- Opening Delimiter -

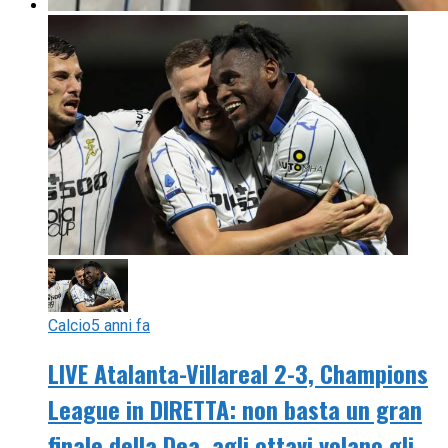
Calcio
5 anni fa
LIVE Atalanta-Villareal 2-3, Champions
League in DIRETTA: non basta un gran
finale della Dea, agli ottavi volano gli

- Closing Delimiter -

### TO DO
Copy out all the entries exactly. Images stay out of the copy.

### EXERCISE RESPONSE
Calcio
5 anni fa
LIVE Atalanta-Villareal 2-3, Champions
League in DIRETTA: non basta un gran
finale della Dea, agli ottavi volano gli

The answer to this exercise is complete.